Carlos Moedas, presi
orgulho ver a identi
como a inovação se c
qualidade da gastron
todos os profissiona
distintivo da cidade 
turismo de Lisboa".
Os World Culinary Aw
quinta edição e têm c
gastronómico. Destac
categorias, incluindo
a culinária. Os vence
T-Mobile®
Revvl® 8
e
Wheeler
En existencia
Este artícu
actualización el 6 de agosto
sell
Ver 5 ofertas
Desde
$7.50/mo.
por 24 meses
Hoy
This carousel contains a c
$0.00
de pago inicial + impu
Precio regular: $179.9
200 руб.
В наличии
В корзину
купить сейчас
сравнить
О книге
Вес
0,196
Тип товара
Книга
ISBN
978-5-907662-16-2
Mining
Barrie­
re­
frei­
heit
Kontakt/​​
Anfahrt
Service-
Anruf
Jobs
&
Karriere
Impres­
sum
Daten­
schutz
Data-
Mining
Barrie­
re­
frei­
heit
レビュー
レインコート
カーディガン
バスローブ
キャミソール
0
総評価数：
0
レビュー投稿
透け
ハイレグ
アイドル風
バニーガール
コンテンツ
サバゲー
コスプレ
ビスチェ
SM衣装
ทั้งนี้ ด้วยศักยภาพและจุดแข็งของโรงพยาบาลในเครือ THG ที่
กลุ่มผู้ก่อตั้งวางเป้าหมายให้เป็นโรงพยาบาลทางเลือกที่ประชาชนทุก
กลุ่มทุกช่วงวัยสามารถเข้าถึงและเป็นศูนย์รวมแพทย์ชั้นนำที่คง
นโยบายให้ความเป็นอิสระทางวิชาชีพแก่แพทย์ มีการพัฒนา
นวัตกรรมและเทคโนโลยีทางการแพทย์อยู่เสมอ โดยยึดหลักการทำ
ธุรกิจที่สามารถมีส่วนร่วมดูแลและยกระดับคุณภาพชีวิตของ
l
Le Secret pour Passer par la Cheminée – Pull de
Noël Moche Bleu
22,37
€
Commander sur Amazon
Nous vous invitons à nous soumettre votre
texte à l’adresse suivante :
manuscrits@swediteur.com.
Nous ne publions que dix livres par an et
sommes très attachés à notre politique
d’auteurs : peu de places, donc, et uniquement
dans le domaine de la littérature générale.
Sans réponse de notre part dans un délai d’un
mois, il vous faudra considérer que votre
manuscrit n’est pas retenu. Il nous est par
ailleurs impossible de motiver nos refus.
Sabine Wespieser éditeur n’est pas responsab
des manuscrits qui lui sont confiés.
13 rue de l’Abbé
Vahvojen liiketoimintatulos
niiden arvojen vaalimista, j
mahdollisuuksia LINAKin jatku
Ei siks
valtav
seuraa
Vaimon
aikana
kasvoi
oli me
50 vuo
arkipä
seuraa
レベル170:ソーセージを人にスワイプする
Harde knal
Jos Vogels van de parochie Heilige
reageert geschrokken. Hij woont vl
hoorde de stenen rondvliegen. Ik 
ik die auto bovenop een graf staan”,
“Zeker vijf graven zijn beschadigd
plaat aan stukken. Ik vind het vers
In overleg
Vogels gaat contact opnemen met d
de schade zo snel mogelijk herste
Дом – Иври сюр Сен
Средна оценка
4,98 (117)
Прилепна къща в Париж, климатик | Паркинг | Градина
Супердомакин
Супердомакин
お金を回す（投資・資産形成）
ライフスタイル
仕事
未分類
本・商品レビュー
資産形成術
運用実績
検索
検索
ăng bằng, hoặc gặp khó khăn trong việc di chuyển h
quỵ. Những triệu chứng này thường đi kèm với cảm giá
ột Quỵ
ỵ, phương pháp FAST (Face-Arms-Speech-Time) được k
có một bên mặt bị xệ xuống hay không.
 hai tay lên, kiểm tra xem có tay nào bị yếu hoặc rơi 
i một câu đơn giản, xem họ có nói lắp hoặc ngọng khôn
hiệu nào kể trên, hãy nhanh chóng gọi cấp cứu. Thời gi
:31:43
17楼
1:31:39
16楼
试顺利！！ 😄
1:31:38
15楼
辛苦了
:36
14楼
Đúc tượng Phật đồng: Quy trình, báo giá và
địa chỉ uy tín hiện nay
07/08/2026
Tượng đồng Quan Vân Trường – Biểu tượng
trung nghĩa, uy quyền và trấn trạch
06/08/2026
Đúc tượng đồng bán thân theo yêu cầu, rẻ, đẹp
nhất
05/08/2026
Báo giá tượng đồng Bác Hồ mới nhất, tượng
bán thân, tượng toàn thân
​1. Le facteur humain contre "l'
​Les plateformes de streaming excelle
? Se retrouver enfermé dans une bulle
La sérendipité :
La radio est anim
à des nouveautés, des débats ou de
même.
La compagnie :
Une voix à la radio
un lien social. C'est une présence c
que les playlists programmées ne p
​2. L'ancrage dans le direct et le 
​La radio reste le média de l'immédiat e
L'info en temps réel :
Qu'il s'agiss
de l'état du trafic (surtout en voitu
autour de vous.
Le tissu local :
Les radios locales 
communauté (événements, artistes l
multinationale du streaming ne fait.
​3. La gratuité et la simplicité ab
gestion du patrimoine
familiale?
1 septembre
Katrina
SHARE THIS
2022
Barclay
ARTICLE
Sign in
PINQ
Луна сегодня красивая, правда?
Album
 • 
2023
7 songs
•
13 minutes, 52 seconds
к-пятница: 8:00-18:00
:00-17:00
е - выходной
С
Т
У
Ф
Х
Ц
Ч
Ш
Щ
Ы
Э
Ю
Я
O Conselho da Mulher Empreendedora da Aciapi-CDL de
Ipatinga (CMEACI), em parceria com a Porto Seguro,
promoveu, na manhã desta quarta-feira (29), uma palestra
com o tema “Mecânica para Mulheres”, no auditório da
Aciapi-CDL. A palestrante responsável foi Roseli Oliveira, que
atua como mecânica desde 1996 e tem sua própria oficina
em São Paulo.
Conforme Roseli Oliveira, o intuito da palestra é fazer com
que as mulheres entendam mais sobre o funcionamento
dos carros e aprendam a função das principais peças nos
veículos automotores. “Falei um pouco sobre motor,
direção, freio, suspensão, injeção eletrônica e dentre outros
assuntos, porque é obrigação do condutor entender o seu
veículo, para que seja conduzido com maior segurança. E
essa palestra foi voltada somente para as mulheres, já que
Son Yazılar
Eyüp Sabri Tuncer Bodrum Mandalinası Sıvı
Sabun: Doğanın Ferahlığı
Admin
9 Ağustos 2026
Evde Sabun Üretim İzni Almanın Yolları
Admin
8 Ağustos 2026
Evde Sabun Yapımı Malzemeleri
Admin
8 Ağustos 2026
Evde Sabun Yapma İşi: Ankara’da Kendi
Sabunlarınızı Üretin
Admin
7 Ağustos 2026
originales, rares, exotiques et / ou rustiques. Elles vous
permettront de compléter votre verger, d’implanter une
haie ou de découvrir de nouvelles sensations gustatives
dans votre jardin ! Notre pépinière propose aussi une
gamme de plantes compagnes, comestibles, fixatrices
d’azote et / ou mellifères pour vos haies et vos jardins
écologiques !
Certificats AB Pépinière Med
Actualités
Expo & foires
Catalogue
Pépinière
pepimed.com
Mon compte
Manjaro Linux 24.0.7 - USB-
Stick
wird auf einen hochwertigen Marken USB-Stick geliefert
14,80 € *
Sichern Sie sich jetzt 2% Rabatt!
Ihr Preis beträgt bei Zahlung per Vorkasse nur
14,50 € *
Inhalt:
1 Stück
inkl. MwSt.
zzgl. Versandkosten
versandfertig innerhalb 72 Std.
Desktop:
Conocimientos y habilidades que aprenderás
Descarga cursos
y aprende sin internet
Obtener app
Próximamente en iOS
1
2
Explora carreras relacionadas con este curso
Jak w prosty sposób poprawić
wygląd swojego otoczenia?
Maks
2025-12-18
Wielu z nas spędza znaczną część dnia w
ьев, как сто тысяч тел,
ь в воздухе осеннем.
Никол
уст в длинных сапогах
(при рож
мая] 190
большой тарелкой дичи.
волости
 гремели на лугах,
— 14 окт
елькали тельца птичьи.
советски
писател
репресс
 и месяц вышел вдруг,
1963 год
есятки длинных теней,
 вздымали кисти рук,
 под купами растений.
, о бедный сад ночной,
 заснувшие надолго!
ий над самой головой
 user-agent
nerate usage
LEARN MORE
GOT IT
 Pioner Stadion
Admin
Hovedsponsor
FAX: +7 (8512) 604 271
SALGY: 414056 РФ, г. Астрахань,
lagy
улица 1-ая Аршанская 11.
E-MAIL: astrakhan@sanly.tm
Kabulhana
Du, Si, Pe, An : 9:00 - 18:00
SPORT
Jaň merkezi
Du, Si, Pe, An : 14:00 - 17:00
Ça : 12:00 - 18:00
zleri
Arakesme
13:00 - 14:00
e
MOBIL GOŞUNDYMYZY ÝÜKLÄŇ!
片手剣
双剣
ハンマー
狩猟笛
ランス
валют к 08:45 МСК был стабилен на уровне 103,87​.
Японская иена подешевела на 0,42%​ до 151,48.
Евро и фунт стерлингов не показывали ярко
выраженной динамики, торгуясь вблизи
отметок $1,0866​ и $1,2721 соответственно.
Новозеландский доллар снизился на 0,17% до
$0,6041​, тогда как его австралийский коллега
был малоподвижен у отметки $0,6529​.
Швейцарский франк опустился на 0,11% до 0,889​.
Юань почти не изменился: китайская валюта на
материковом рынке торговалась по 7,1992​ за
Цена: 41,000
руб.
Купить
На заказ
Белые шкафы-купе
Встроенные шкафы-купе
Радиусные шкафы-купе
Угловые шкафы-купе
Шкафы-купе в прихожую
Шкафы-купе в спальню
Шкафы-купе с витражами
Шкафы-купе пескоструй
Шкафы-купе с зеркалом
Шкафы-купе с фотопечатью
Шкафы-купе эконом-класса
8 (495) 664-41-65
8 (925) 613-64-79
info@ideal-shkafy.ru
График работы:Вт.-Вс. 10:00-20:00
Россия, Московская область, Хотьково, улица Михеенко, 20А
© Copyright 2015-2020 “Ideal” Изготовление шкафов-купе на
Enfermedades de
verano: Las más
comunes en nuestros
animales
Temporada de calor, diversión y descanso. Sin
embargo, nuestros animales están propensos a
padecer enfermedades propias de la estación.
------------------------------------------------------------------------
## [Work instruction]
In the answer, please give only the lines from the line containing "Встроенные шкафы-купе" through the final line of the data, copied exactly.

## [Solution to this problem]
Встроенные шкафы-купе
Радиусные шкафы-купе
Угловые шкафы-купе
Шкафы-купе в прихожую
Шкафы-купе в спальню
Шкафы-купе с витражами
Шкафы-купе пескоструй
Шкафы-купе с зеркалом
Шкафы-купе с фотопечатью
Шкафы-купе эконом-класса
8 (495) 664-41-65
8 (925) 613-64-79
info@ideal-shkafy.ru
График работы:Вт.-Вс. 10:00-20:00
Россия, Московская область, Хотьково, улица Михеенко, 20А
© Copyright 2015-2020 “Ideal” Изготовление шкафов-купе на
Enfermedades de
verano: Las más
comunes en nuestros
animales
Temporada de calor, diversión y descanso. Sin
embargo, nuestros animales están propensos a
padecer enfermedades propias de la estación.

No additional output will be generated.